WORK ITEM ▸
Count every line in the entries below that contains the word "rule", and give only that number.

DATA EXTRACTS ▸
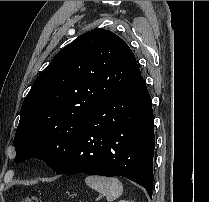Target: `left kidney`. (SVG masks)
<instances>
[{
    "label": "left kidney",
    "instance_id": "5707ae66",
    "mask_svg": "<svg viewBox=\"0 0 209 202\" xmlns=\"http://www.w3.org/2000/svg\"><path fill=\"white\" fill-rule=\"evenodd\" d=\"M118 202H130V201H127V200H120Z\"/></svg>",
    "mask_w": 209,
    "mask_h": 202
}]
</instances>
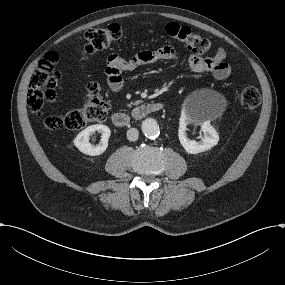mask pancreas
I'll return each instance as SVG.
<instances>
[{
  "label": "pancreas",
  "mask_w": 285,
  "mask_h": 285,
  "mask_svg": "<svg viewBox=\"0 0 285 285\" xmlns=\"http://www.w3.org/2000/svg\"><path fill=\"white\" fill-rule=\"evenodd\" d=\"M140 103H142V101H135V100H133V101H131L129 104H127V106H128L129 108H131L133 105H138V104H140Z\"/></svg>",
  "instance_id": "obj_1"
}]
</instances>
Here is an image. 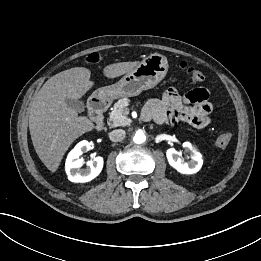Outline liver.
<instances>
[{
	"label": "liver",
	"instance_id": "6515ba94",
	"mask_svg": "<svg viewBox=\"0 0 261 261\" xmlns=\"http://www.w3.org/2000/svg\"><path fill=\"white\" fill-rule=\"evenodd\" d=\"M140 62H119L104 67L107 78L119 77ZM91 71L75 67L49 78L35 94L29 107V130L34 149L48 170L56 172L69 146L81 135L94 129L85 116H78L65 99H80L94 83Z\"/></svg>",
	"mask_w": 261,
	"mask_h": 261
}]
</instances>
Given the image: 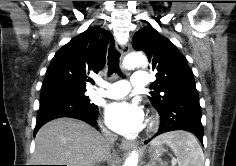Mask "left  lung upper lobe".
Masks as SVG:
<instances>
[{
	"label": "left lung upper lobe",
	"instance_id": "obj_1",
	"mask_svg": "<svg viewBox=\"0 0 236 166\" xmlns=\"http://www.w3.org/2000/svg\"><path fill=\"white\" fill-rule=\"evenodd\" d=\"M132 43L135 50L145 52L157 72V79L150 86L154 91L148 96L157 111L198 96L187 60L170 40L148 26L135 33Z\"/></svg>",
	"mask_w": 236,
	"mask_h": 166
}]
</instances>
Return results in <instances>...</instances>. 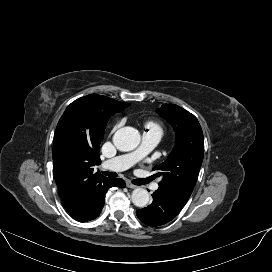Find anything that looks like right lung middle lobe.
Segmentation results:
<instances>
[{
    "label": "right lung middle lobe",
    "instance_id": "dd1d6c3e",
    "mask_svg": "<svg viewBox=\"0 0 272 272\" xmlns=\"http://www.w3.org/2000/svg\"><path fill=\"white\" fill-rule=\"evenodd\" d=\"M112 115H113V113H112V114H110V116H112ZM110 116H109V118H110ZM107 121H108V120H106V122H105V127H106Z\"/></svg>",
    "mask_w": 272,
    "mask_h": 272
}]
</instances>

SOLUTION TO THIS PROBLEM ▸
5